Eighty percent of charities in the study, conducted in June by the Johns Hopkins University’s Listening Post Project, offered health-insurance benefits for their employees, compared with 47 percent of small businesses in a 2007 survey by the National Association of Insurance Commissioners.

But rising costs threaten that coverage, according to the study of more than 400 charities.

Virtually all (98 percent) of those surveyed said they were worried about their organization’s health-care costs. Fifty-nine percent ranked health care as one of their charity’s top challenges.


“Health-care costs are starting to eat us alive,” one charity executive told the researchers.

Another said: “We pride ourselves on taking great care of our employees, but it is increasingly difficult to do so with decreasing revenue and out-of-control costs.”

Seventy-two percent of charities in the study reported that their health-care costs had risen during the past year. More than a third (36 percent) reported increases of 11 percent or more.

While no organizations appeared immune, charities that provide services to children and families, as well as communityand economic-development groups, were particularly hard hit by cost increases.

Cutting Benefits

In response to the mushrooming costs, some nonprofit groups are cutting the benefits they provide employees.


The share of charities that reported offering no health benefits grew by 62 percent since 2004, when a similar study was conducted.

Many groups that still provided some coverage were scaling it back or shifting the burden to employees.

Fourteen percent of charities in the study, for example, reduced their prescription-drug benefit. Thirty-three percent of those providing health coverage increased the share their workers had to pay for drugs and medical services.

The study found that rising costs could jeopardize the services that charities provide.
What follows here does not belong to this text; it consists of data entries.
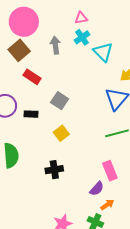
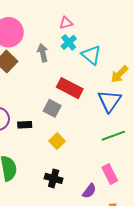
red rectangle: (32, 77) -> (70, 88), moved, size x1.4
black cross: (54, 170) -> (54, 178), turned 30
purple semicircle: (97, 189) -> (89, 191), moved

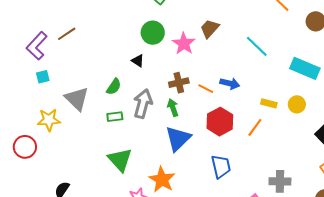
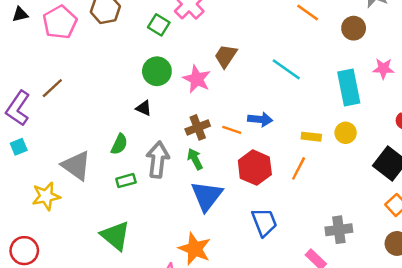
cyan rectangle: (305, 68) -> (349, 87), turned 64
cyan square: (43, 77) -> (19, 147), moved
red circle: (25, 147) -> (24, 251), moved
green triangle: (120, 160) -> (115, 236), moved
One survey respondent explained the concern this way: “This organization cannot afford to spend more funding on benefits without directly reducing services.”


‘A Continuing Headache’

Lester M. Salamon, director of the Johns Hopkins Center for Civil Society Studies, said uncontrolled costs could have devastating long-term consequences for charities and the people they help.

“It’s going to make it harder for the sector to attract employees, it’s going to cut into their ability to offer services, and it’s going to be a continuing headache for nonprofit managers who should be worried about coming up with the best ways to educate kids and relieve poverty,” he said.

Mr. Salamon said the plight of charities has largely been ignored during the national debate about overhauling the health-care system, and some proposals — like those that would offer relief to small businesses through the tax system — would provide no assistance to nonprofit groups.

“This is the fourth-largest industry in the country in terms of the size of their work force,” Mr. Salamon said. “It’s as if these organizations operate in thin air.”